Problem to work on> In the entries below, filter for the word "salade" and copy every matching line.

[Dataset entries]

....................

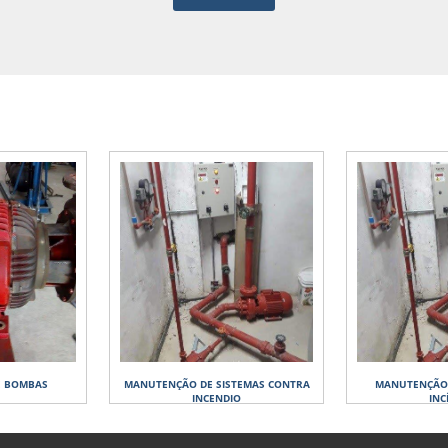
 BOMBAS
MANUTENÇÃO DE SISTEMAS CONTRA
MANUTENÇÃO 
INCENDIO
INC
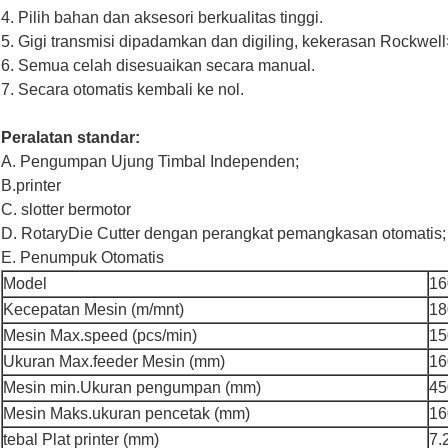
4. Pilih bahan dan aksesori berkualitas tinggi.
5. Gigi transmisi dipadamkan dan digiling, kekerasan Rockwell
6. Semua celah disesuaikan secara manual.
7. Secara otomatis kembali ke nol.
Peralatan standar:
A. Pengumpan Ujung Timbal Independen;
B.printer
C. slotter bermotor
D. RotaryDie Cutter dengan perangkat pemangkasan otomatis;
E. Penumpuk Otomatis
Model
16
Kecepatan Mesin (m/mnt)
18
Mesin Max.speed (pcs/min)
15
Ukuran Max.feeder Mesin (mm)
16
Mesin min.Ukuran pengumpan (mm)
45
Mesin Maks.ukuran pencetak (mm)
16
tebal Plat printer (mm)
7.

....................

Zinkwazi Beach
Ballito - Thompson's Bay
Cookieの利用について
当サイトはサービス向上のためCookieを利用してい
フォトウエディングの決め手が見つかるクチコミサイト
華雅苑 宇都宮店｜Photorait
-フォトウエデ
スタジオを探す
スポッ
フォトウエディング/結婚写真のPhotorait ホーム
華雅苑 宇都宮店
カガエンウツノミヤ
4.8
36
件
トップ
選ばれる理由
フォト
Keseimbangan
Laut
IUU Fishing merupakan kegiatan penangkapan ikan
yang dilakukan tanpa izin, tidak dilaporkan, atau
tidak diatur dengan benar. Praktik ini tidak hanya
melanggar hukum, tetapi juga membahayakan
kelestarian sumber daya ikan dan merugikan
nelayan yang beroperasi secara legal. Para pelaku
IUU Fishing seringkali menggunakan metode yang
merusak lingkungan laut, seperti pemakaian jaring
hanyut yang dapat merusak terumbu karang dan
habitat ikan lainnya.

....................

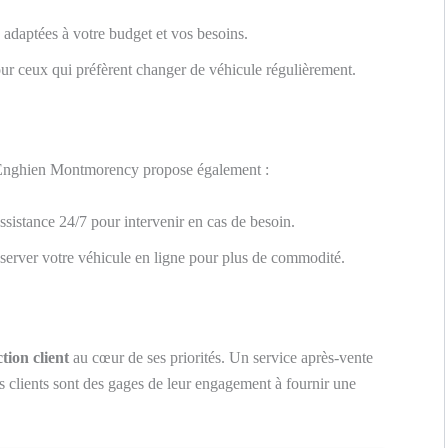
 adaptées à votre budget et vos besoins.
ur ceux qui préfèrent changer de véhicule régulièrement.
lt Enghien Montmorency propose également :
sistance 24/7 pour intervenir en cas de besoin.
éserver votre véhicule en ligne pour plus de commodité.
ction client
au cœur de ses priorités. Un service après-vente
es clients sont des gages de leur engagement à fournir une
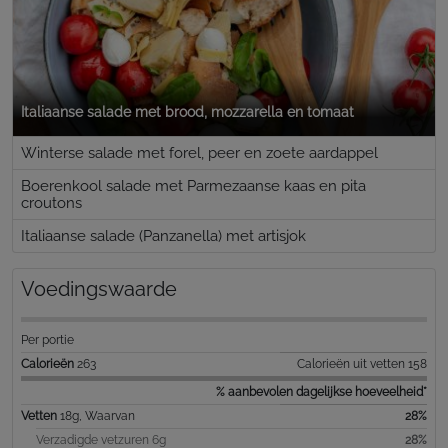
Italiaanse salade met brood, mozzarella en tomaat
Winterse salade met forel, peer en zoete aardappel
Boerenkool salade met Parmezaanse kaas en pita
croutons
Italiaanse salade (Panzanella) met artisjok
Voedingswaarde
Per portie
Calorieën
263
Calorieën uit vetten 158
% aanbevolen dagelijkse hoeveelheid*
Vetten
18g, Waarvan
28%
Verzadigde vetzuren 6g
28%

....................

Task answer>
Italiaanse salade met brood, mozzarella en tomaat
Winterse salade met forel, peer en zoete aardappel
Boerenkool salade met Parmezaanse kaas en pita
Italiaanse salade (Panzanella) met artisjok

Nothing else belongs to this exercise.